Länge: 100 Minuten. Stummfilm mit englisch untertitelten Zwischentiteln.

 

Yasujiro Ozus Tora-San ist Takeshi Sakamoto. Der Schauspieler trat für eine Reihe von "Jedermann"-Filmen vor Ozus Kamera, in denen er einen allein erziehenden Dad spielt. Sein extrovertiertes Auftreten, seine Vorliebe, in Fettnäpfchen zu treten, und seine etwas ruppige Art rufen Erinnerungen an die spätere Kultfigur Tora wach. Umso mehr, als "Tora-San"-Regisseur Yoji Yamada gerne als Nachfolger Ozus gesehen wird. "Passing Fancy" ist der erste Beitrag zu dieser losen Sakamoto-Reihe und ein amüsanter.

Während andere Regisseure zu jener Zeit längst auf Tonfilm umgestellt haben, blieb Ozu beim stillen Format, da er Ton für etwas hielt, was seinen Film nur stören würde. Erst 1936 stieg er mit "The Only Son" auch um. Dieselbe Verweigerung zog er beim Farbfilm durch, bei dem er auch Jahre lang zuwartete, bevor er 1958 mit Eqionox Flower color-debütierte. Doch Stummfilm passt sehr gut zu den frühen Ozu-Werken, so auch zu "Passing Fancy", der dadurch eine Reinheit und Einfachheit bekommt, die mit Figuren und Inszenierung bestens einhergeht.

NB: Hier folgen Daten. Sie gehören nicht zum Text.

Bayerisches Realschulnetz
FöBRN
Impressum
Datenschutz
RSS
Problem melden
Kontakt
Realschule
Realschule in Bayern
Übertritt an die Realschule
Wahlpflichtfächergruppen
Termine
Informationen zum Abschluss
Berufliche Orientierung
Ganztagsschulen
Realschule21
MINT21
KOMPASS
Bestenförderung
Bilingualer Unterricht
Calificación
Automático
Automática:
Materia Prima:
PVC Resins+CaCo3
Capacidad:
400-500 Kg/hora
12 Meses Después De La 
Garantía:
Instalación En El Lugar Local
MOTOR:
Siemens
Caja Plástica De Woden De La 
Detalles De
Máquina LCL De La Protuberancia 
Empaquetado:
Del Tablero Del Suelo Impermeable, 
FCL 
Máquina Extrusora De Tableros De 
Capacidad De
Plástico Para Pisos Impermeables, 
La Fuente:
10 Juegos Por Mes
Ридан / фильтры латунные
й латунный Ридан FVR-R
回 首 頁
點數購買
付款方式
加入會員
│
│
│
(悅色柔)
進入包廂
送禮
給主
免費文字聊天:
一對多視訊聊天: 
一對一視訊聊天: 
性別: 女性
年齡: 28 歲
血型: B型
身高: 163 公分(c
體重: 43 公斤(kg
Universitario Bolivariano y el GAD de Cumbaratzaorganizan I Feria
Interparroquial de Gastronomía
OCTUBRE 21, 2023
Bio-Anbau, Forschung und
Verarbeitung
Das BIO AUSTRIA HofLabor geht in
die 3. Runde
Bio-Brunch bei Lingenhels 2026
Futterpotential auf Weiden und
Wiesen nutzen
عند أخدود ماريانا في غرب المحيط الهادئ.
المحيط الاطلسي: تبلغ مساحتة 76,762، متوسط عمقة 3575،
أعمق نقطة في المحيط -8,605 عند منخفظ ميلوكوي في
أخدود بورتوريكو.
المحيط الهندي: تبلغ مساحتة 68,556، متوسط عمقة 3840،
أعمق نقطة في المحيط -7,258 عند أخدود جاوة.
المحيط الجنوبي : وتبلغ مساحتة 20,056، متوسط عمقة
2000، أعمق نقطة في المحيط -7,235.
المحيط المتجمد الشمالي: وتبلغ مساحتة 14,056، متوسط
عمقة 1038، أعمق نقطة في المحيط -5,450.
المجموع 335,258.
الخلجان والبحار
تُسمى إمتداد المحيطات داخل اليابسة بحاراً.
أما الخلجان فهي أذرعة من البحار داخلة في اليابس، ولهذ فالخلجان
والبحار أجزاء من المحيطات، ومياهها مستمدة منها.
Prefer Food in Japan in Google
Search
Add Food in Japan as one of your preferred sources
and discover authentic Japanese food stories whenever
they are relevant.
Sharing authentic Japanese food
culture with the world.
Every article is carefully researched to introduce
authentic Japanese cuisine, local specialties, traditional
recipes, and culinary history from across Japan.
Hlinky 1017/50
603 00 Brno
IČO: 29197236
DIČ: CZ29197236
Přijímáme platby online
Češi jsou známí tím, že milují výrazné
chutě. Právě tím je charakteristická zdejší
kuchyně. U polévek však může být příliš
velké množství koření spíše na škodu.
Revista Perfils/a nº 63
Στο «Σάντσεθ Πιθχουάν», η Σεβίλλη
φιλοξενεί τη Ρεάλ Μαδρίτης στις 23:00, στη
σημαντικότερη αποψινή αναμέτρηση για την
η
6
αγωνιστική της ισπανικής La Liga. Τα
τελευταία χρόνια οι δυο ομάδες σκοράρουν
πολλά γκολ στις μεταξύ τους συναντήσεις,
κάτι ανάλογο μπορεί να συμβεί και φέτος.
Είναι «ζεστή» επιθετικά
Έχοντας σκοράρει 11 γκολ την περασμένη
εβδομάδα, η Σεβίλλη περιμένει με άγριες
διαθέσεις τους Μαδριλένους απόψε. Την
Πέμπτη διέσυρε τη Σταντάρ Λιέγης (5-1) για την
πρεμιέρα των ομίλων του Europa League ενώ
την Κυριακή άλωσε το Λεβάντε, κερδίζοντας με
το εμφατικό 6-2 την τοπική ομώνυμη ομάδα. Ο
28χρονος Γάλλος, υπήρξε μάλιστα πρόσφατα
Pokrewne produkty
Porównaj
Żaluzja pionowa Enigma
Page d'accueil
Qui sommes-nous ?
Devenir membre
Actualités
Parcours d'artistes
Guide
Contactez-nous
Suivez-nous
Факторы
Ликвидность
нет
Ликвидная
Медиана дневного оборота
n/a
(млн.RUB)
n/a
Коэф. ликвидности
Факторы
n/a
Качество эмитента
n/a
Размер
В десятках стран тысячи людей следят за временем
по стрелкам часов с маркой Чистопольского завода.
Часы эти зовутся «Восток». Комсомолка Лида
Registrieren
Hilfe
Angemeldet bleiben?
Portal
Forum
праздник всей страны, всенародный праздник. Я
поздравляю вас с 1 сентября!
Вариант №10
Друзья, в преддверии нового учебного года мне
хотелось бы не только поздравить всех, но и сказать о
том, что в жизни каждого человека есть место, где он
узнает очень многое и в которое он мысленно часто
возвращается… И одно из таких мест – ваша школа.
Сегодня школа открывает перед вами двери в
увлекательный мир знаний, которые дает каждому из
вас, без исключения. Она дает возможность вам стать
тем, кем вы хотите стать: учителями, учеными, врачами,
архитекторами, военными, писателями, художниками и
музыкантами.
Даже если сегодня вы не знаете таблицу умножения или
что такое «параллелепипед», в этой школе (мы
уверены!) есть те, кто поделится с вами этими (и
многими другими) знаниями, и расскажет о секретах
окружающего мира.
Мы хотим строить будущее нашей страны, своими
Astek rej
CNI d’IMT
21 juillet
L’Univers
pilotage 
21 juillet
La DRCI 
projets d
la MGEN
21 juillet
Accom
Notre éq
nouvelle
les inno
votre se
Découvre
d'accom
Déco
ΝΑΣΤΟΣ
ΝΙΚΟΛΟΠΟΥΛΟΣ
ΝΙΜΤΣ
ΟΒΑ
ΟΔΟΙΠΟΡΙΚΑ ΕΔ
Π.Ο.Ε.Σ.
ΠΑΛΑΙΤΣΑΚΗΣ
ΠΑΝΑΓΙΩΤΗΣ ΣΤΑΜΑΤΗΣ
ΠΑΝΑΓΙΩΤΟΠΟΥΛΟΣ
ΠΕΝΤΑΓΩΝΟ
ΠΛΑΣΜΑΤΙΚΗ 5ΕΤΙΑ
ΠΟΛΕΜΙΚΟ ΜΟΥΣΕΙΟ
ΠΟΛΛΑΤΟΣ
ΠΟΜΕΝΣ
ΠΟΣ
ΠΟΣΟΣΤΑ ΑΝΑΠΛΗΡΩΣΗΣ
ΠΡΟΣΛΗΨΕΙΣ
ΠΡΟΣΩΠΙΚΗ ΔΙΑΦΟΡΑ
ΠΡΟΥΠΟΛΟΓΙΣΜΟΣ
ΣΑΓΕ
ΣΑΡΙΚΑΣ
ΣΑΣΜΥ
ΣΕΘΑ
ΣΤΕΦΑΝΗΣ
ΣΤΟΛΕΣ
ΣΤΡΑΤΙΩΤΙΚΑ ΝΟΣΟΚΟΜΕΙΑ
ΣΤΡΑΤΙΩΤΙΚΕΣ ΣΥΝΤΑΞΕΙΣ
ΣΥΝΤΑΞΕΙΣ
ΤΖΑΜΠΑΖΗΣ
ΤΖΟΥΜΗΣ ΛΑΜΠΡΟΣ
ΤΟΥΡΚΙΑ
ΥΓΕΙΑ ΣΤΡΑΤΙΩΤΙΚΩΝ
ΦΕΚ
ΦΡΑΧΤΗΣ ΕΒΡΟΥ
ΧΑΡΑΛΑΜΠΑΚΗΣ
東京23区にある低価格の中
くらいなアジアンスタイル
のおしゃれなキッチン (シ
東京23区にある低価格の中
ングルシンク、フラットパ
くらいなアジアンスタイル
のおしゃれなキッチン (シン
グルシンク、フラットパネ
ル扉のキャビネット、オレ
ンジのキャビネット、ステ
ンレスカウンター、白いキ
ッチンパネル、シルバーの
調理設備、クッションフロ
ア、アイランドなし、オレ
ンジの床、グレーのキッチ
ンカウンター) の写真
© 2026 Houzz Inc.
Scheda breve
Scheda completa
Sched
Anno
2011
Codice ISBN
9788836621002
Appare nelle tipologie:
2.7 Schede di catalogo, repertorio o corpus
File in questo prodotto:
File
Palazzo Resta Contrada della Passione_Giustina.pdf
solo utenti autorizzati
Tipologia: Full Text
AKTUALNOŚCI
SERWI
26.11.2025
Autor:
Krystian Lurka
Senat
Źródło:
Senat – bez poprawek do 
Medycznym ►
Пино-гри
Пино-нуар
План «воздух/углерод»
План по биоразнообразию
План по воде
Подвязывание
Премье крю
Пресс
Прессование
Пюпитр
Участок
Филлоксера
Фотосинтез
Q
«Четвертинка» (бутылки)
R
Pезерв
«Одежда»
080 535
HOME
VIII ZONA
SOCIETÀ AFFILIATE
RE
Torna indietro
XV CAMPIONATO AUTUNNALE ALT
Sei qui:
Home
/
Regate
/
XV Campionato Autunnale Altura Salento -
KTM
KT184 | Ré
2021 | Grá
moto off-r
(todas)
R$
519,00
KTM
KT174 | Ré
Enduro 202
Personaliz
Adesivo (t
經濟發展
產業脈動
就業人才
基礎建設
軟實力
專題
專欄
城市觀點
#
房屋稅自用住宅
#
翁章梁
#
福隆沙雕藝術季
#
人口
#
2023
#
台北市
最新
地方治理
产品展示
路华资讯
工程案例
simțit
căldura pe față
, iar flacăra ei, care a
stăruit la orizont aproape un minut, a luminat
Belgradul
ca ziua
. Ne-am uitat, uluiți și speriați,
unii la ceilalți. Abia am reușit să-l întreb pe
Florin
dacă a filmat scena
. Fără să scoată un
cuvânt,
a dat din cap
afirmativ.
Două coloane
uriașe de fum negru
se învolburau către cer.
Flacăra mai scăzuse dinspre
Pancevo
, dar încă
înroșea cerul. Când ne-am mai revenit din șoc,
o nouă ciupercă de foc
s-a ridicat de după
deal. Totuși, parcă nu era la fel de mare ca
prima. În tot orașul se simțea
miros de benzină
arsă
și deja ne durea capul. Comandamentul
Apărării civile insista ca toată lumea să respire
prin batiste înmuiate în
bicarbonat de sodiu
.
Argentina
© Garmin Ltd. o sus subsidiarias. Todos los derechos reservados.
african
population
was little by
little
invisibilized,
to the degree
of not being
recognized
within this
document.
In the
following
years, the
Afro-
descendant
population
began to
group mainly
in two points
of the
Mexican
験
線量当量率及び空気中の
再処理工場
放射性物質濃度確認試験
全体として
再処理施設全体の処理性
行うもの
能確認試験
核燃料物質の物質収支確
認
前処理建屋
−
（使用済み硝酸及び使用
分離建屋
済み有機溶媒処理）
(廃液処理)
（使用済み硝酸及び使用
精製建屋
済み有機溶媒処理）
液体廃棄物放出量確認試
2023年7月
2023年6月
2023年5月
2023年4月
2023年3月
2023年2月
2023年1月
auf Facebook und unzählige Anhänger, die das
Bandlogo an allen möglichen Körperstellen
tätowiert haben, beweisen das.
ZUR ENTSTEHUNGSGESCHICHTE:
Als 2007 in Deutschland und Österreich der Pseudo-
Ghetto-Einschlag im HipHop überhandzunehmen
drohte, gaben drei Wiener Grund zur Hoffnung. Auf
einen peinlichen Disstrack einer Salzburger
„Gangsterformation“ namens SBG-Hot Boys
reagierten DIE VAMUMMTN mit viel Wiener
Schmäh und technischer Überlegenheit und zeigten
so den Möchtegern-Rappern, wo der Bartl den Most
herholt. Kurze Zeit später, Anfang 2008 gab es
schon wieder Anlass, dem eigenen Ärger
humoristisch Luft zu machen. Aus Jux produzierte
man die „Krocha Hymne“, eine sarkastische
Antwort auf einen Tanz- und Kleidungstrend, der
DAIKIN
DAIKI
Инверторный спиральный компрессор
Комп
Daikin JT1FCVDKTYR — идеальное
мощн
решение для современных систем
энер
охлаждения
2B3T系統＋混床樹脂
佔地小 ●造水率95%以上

Die Geschichte dreht sich um den gelangweilten Bierfabrik-Arbeiter Kihachi (Takeshi Sakamoto), der zusammen mit seinem jüngeren Kumpel Jiro (Den Obinata) Kihachis achtjährigen, trotzigen Sohn Tomio (Tomio Aoki) gross ziehen. Der Kleine ist ein Racker und Kihachi fehlt es an Geld, doch die Patchwork-Familie ist habwegs glücklich. Eines Tages verliebt sich Kihachi in die junge Harue (Nobuko Fushimi), doch sie hat nur Augen für Jiro. Daraus entwickelt sich eine Freundschaftskrise, aber später auch ein Familiendrama, das Ozu stilvoll und gefühlvoll inszeniert. Und dank Sakamotos Spiel sind die Ereignisse trotzdem oft amüsant.

Doch nicht nur die Schauspieler sind witzig, auch Ozus Timing funktioniert bestens. Zu sehen etwa in der Eröffnungssequenz, in der eine Geldbörse zu Boden fällt und sie nacheinander von den Anwesenden aufgehoben wird. Jeder schaut rein und erkennt, dass sie leer ist, um sie danach wieder wegzuwerfen. Erst Kihachi sieht, dass die Börse grösser ist als seine, tauscht die beiden aus und wirft seine eigene weg - worauf die wiederum herumwandert.

"Passing Fancy" hat etwas viele Zwischentitel, er wirkt stilistisch nicht überragend, doch Ozu vereint hier auf hohem Niveau Humor und Drama. Einzelne Szenen sind sehr witzig, andere zum Schmunzeln. Das Leben im Ghetto wird unbeschönigt dargestellt, überall hat es Fliegen, an jeder Ecke Armut - doch die Hoffnung verlieren die Figuren ebenso wenig wie der ganze Film. Dieses Gleichgewicht aus Melancholie und Humor macht das Werk sehenswert, selbst wenn es nicht zu Ozus grössten Leistungen gehört.